Paper 2 offers a novel mechanistic explanation for a fundamental LLM limitation (multi-turn instruction degradation), introduces a new diagnostic metric (GAR), and provides causal evidence across multiple architectures. Its contributions—mechanistic framework, diagnostic tools, and predictive model of failure timing—have broad implications for LLM architecture design, safety, and alignment. Paper 1, while practically useful for depression detection, represents a more incremental application of existing LLM capabilities to a specific clinical domain with less potential for cross-field impact.
Paper 1 addresses a fundamental, widely-recognized limitation of LLMs (context loss in multi-turn interactions) by providing a novel mechanistic explanation and diagnostic tool (GAR). Its insights into attention channels and residual representations have broad implications for model architecture and interpretability across the AI field.
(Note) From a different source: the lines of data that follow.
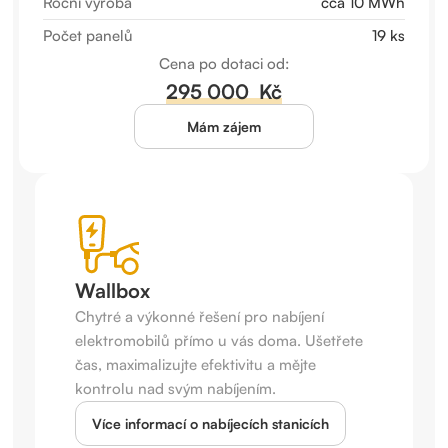
Roční výroba
cca 10 MWh
Počet panelů
19 ks
Cena po dotaci od:
295 000 Kč
Mám zájem
Wallbox
Chytré a výkonné řešení pro nabíjení
elektromobilů přímo u vás doma. Ušetřete
čas, maximalizujte efektivitu a mějte
kontrolu nad svým nabíjením.
Více informací o nabíjecích stanicích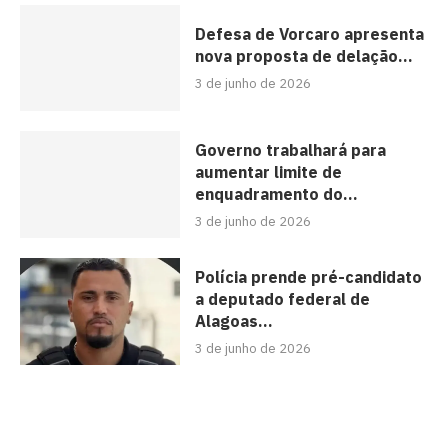
Defesa de Vorcaro apresenta
nova proposta de delação...
3 de junho de 2026
Governo trabalhará para
aumentar limite de
enquadramento do...
3 de junho de 2026
Polícia prende pré-candidato
a deputado federal de
Alagoas...
3 de junho de 2026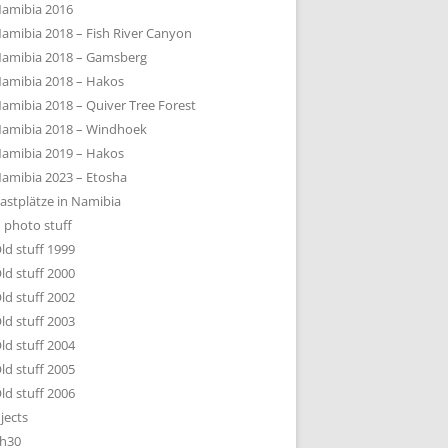
amibia 2016
amibia 2018 – Fish River Canyon
amibia 2018 – Gamsberg
amibia 2018 – Hakos
amibia 2018 – Quiver Tree Forest
amibia 2018 – Windhoek
amibia 2019 – Hakos
amibia 2023 – Etosha
astplätze in Namibia
 photo stuff
ld stuff 1999
ld stuff 2000
ld stuff 2002
ld stuff 2003
ld stuff 2004
ld stuff 2005
ld stuff 2006
jects
h30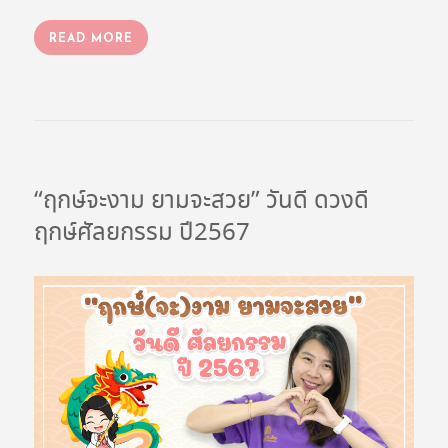
READ MORE
“ฤกษ์จะงาม ยามจะสวย” วันดี ดวงดี
ฤกษ์ศัลยกรรม ปี2567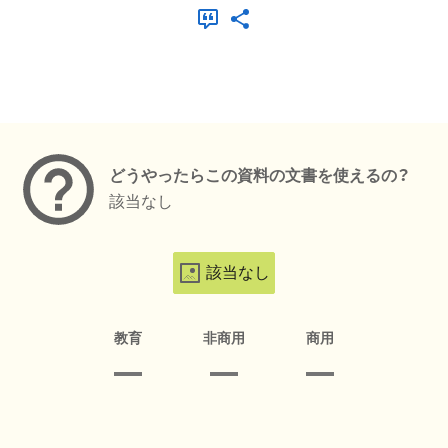
メタデータ
どうやったらこの資料の文書を使えるの？
該当なし
該当なし
教育
非商用
商用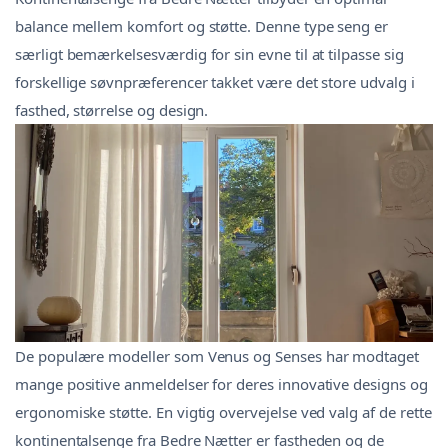
balance mellem komfort og støtte. Denne type seng er
særligt bemærkelsesværdig for sin evne til at tilpasse sig
forskellige søvnpræferencer takket være det store udvalg i
fasthed, størrelse og design.
De populære modeller som Venus og Senses har modtaget
mange positive anmeldelser for deres innovative designs og
ergonomiske støtte. En vigtig overvejelse ved valg af de rette
kontinentalsenge fra Bedre Nætter er fastheden og de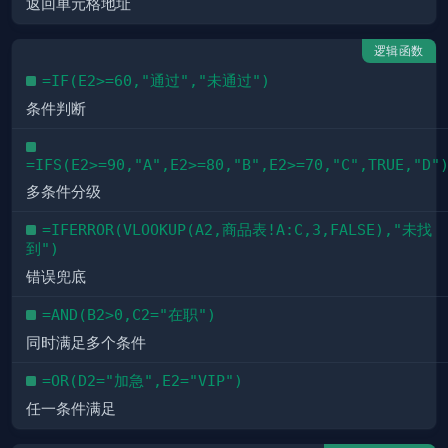
返回单元格地址
逻辑函数
=IF(E2>=60,"通过","未通过")
条件判断
=IFS(E2>=90,"A",E2>=80,"B",E2>=70,"C",TRUE,"D"
多条件分级
=IFERROR(VLOOKUP(A2,商品表!A:C,3,FALSE),"未找
到")
错误兜底
=AND(B2>0,C2="在职")
同时满足多个条件
=OR(D2="加急",E2="VIP")
任一条件满足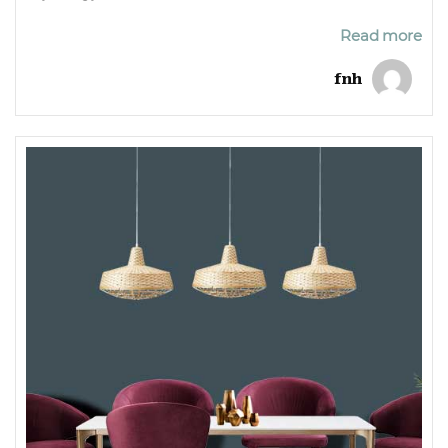
Read more
fnh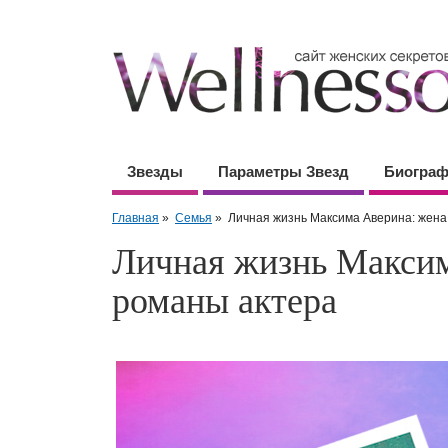
Звезды
Параметры Звезд
Биогра
Главная
»
Семья
»
Личная жизнь Максима Аверина: жена,
Личная жизнь Максим
романы актера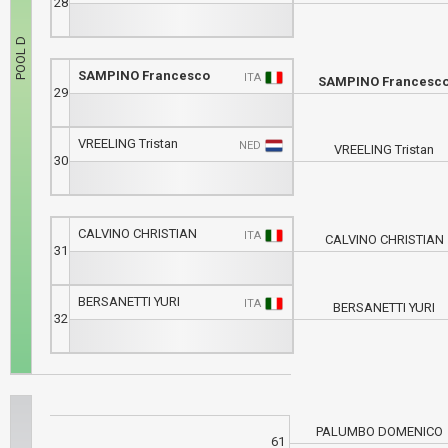
28
SAMPINO Francesco
ITA
SAMPINO Francesc
29
VREELING Tristan
NED
VREELING Tristan
30
CALVINO CHRISTIAN
ITA
CALVINO CHRISTIAN
31
BERSANETTI YURI
ITA
BERSANETTI YURI
32
PALUMBO DOMENICO
61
Paper 2 presents a solid but more specialized application of LLMs to Graph Contrastive Learning, which, while methodologically rigorous, has a narrower potential impact compared to the foundational architectural insights offered by Paper 1.
Paper 2 has higher likely scientific impact due to a broadly relevant, timely problem (multi-turn instruction drift) and a mechanistic, testable framework (channel-transition account) with a clear quantitative metric (GAR), causal interventions (forced attention closure), and cross-architecture validation. Its methods (attention analysis, ablations, residual probes) are rigorous and likely reusable as diagnostics across labs and model families, affecting alignment, interpretability, and agent design. Paper 1 is applied and useful, but is more domain/product-oriented and may have narrower academic uptake and harder-to-validate novelty claims.